L’humour juif procède de la tradition d’interprétation des versets bibliques dont Marc-Alain Ouaknin dit qu’elle « est une source d’humour extraordinaire qui est en même temps une révolution philosophique fondamentale. Il n’existe pas une seule vérité mais seulement des perspectives différentes du monde 4 . […] La dimension interprétative que l’on rencontre dans le Talmud est en soi une forme d’humour qui donne la possibilité à l’homme de s’inventer toujours autrement 5 ». Le Talmud a souvent recours au jeu de mots comme méthode exégétique.
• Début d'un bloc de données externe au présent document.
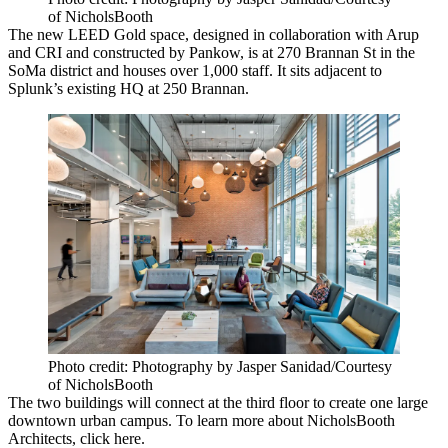
of NicholsBooth
The new
LEED Gold
space, designed in collaboration with Arup
and CRI and constructed by Pankow, is at
270 Brannan St
in the
SoMa district and houses
over 1,000 staff
. It sits adjacent to
Splunk’s existing HQ at
250 Brannan
.
Photo credit: Photography by Jasper Sanidad/Courtesy
of NicholsBooth
The two buildings will connect at the third floor to
create one large
downtown urban campus
. To learn more about NicholsBooth
Architects, click
here
.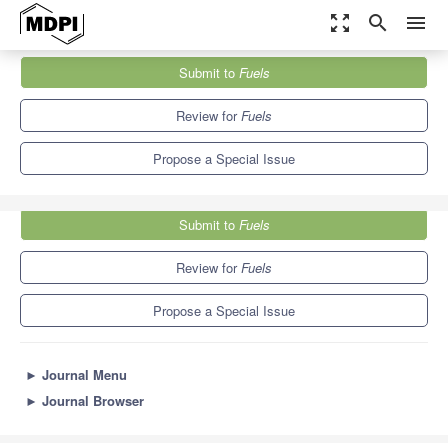
zoom_out_map
search
menu
Journals
Fuels
Special Issues
Submit to
Fuels
Energy Crops for Biofuel Production
5.1
4.0
Review for
Fuels
Propose a Special Issue
Submit to
Fuels
Review for
Fuels
Propose a Special Issue
►
Journal Menu
►
Journal Browser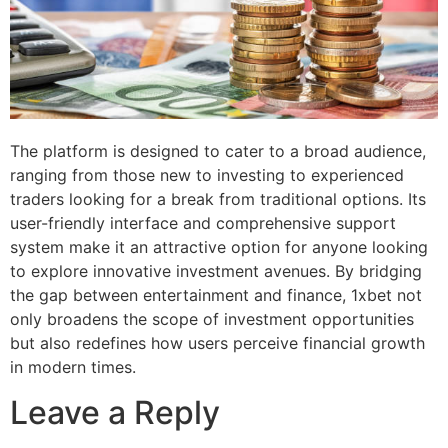
The platform is designed to cater to a broad audience,
ranging from those new to investing to experienced
traders looking for a break from traditional options. Its
user-friendly interface and comprehensive support
system make it an attractive option for anyone looking
to explore innovative investment avenues. By bridging
the gap between entertainment and finance, 1xbet not
only broadens the scope of investment opportunities
but also redefines how users perceive financial growth
in modern times.
Leave a Reply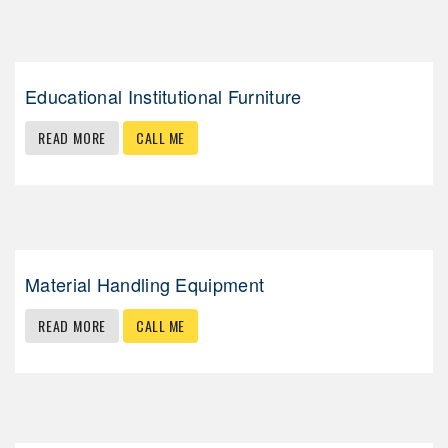
Educational Institutional Furniture
READ MORE
CALL ME
Material Handling Equipment
READ MORE
CALL ME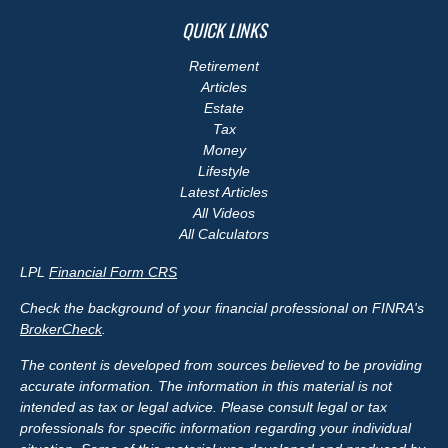
QUICK LINKS
Retirement
Articles
Estate
Tax
Money
Lifestyle
Latest Articles
All Videos
All Calculators
LPL
Financial Form CRS
Check the background of your financial professional on FINRA's
BrokerCheck
.
The content is developed from sources believed to be providing
accurate information. The information in this material is not
intended as tax or legal advice. Please consult legal or tax
professionals for specific information regarding your individual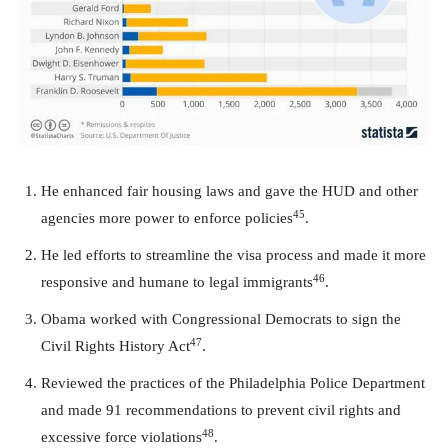
He enhanced fair housing laws and gave the HUD and other
45
agencies more power to enforce policies
.
He led efforts to streamline the visa process and made it more
46
responsive and humane to legal immigrants
.
Obama worked with Congressional Democrats to sign the
47
Civil Rights History Act
.
Reviewed the practices of the Philadelphia Police Department
and made 91 recommendations to prevent civil rights and
48
excessive force violations
.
La presque homonymie de deux termes sert à enrichir le sens d’un verset ou, mieux, à le saisir au plus profond, d’où la formule : « Ne lis pas le mot tel qu’il est écrit mais plutôt ainsi… » Par exemple, en commentant l’expression biblique « Héritage de la communauté de Jacob » (Deutéronome 33,4) qui désigne la Tora, le Talmud (Pessa’him p. 49b) déclare : « Ne lis pas moracha (héritage) mais méourassa (fiancée). » Autrement dit, le sens profond de la notion d’héritage n’est pas ce qui est tourné vers le passé mais ce qui est nouveau (symbole de la fiancée). Conclusion, le vrai héritage est un renouveau de l’ancien. Le jeu de mots talmudique ne détourne pas du sens obvie, il l’explicite.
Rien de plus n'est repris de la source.